I've been way too busy with the introduction to computer science I am teaching to have any time to write for pleasure. However, I've been hearing some interesting music while working out or preparing for class, some of it from Vin Scelsa's Idiot's Delight on WFUV. I became a member of WFUV to help support their webcast of this show. Check it out, and support it if you can. Anyway, on the music front:
- Le Pas du Chat Noir by Anouar Brahem. Can one blend North African oud music, jazz, and boulevard tunes with a sprinkle of Satie and get something more than a world-music pastiche? Anouar Brahem is more than able to.

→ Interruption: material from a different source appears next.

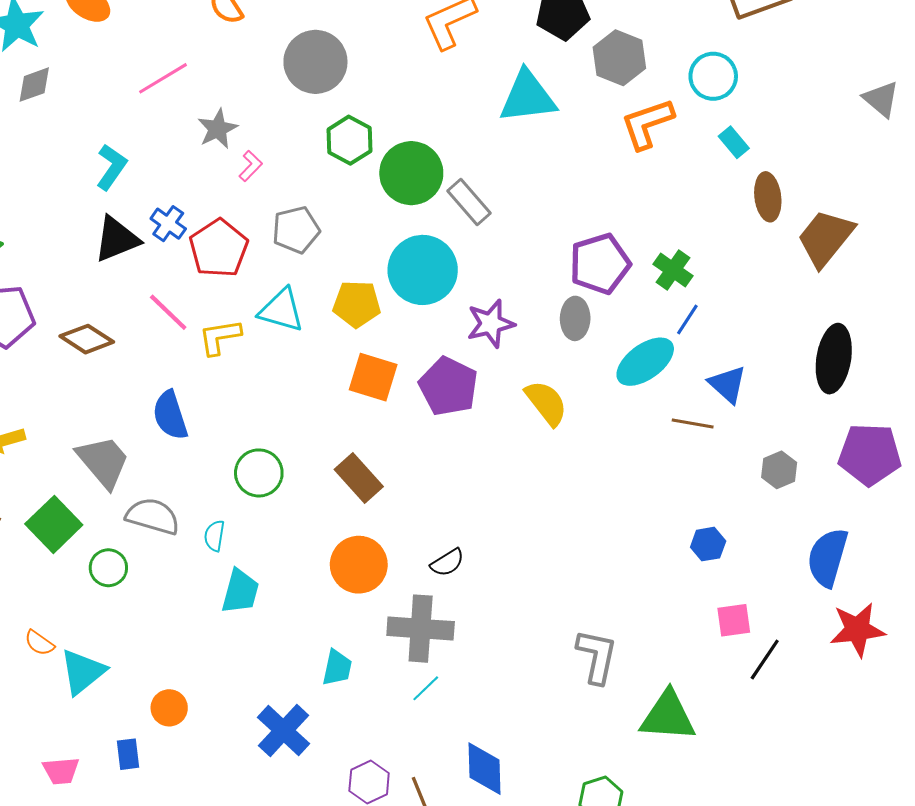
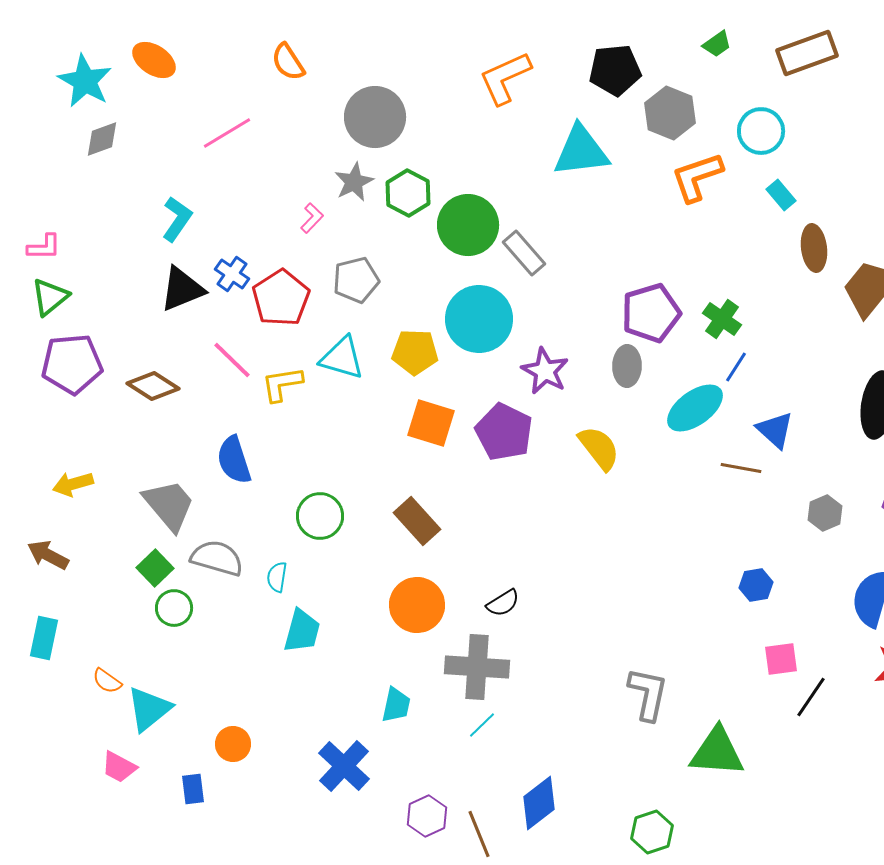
gray star: (218, 129) -> (354, 182), moved
purple star: (491, 324) -> (545, 371), turned -30
green square: (54, 524) -> (155, 568), moved, size x0.7
blue diamond: (484, 769) -> (539, 803), turned 54
pink trapezoid: (61, 771) -> (119, 767), moved, turned 33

- Emanual Ax and Yefim Bronfman play Rachmaninoff's pieces for two pianos. Liquid percussion like a mountain stream in flood. Speaking of two pianos, I have a sudden craving for Bartok's Sonata for two pianos and percussion. Any suggestions?
- My copy of the classic Conference of the Birds by one of the best Dave Holland groups (Holland, Sam Rivers, Anthony Braxton, Barry Altschul) had gone missing. Got another one. Thirty years old, as bright as ever.
Still on the music front, heard Jason Moran and Terry Blanchard groups in concert last week at the Perelman auditorium (too "cool" for jazz, but great sound overall) of the Kimmel Center. Blanchard was solid but a bit perfunctory at times. Moran was surprising, demanding, but also impossible to let go. Distant echoes of Miles Davis and Cecil Taylor, in a convincingly new setting. He played with Tarus Mateen (bass) and Eric Hartland (drums). Hartland, who also played with Blanchard, is simply amazing. In over two hours of performance, every move was fresh and to the point, and often humorous. He was the best in Blanchard's set, and his play with Moran was very high voltage. I want a Moran+Hartland recording.